First blog post: Surfing heals the soul.

How did I get into surfing? That’s probably the first question people ask me when they see my social media posts on facebook, instagram or even snapchat. Take a wild guess…I started surfing at a pretty late age. I started surfing at age 31. I am now close to 33. However, surfing had always been in and out of my life, but I never noticed it or was too busy to take advantage of trying it.

Let me explain….One of my coworkers actually brought the surf lifestyle and culture into my life, and that I am forever grateful. However, there was a deeper reason why I started surfing and it was a tough time in my life.

Surfing had always been in and out of my life even at a young age. My sister taught my how to swim in the local pool in San Rafael. When I was 6 years old, she pushed me into the pool and I started kicking. That was how I learned how to swim. Survival.

Next, movies like Point Break growing up during the 80s I was familiar with the concept and totally felt the adrenaline rush of watching it on the big screen and envisioning a life where I was actually in the water. Growing up with Vietnamese immigrant parents, I was familiar with the ocean life. My uncles had their own fishing companies and boats and we’d be in the ocean or close the ports watching them fish.

I also remember how my sister when she was 15 and watching North Shore, her crush on Kelly Slater and Keeanu Reeves from Point Break.

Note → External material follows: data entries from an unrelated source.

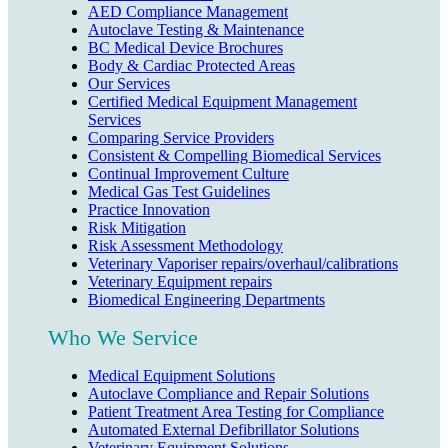
AED Compliance Management
Autoclave Testing & Maintenance
BC Medical Device Brochures
Body & Cardiac Protected Areas
Our Services
Certified Medical Equipment Management
Services
Comparing Service Providers
Consistent & Compelling Biomedical Services
Continual Improvement Culture
Medical Gas Test Guidelines
Practice Innovation
Risk Mitigation
Risk Assessment Methodology
Veterinary Vaporiser repairs/overhaul/calibrations
Veterinary Equipment repairs
Biomedical Engineering Departments
Who We Service
Medical Equipment Solutions
Autoclave Compliance and Repair Solutions
Patient Treatment Area Testing for Compliance
Automated External Defibrillator Solutions
Veterinary Equipment Solutions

I remember back in the 90s girls loved surfers and that’s how I remember it today. But I don’t surf because of the girls or the image.

I surf because it heals the soul.

If you made it this far, I’ll tell you the truth. Now, to the deeper side of why I started surfing.

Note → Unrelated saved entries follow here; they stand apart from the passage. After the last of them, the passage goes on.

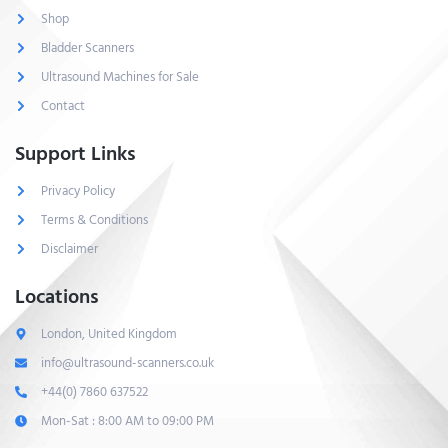
Shop
Bladder Scanners
Ultrasound Machines for Sale
Contact
Support Links
Privacy Policy
Terms & Conditions
Disclaimer
Locations
London, United Kingdom
info@ultrasound-scanners.co.uk
+44(0) 7860 637522
Mon-Sat : 8:00 AM to 09:00 PM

I’ve made a ton of mistakes in my teens and young adult life. I’ve made the wrong career moves, investments, I had a wrong perspective on life and materials, but more specifically the wrong choices in losing the women I loved. Some of my biggest regrets. My mentality wasn’t worthy of having such beautiful women. My mentality led to my decisions and my behavior.

I know, I know…I am being such a coward. But hey, life isn’t about how much money you make, or how many trophies you have. Life is about love. Do what you love. Be with who you love. That’s the only reason why people are happy. Surfing taught me that. There is no better joy than being one with nature. It’s free. It’s gratifying. It’s beautiful.

Now what enabled me? Before embarking on my surf life, I went through a horrible break up. Learning how to be alone was hard. Breaking up with someone is hard. Surfing brought me back to life and made me realize how much beauty and joy you get from being in the water or catching that perfect wave. Surfing taught me I could be alone.

The joy of surfing demonstrated a sense of peace. It gave me therapy and a way for me to heal by finding myself in the water. It gave me peace. If you listen to the waves you may very well find something you’re looking for. The beauty of the waves reminded me that love is out there, you just have to open your eyes. And that was all I needed to learn to move on.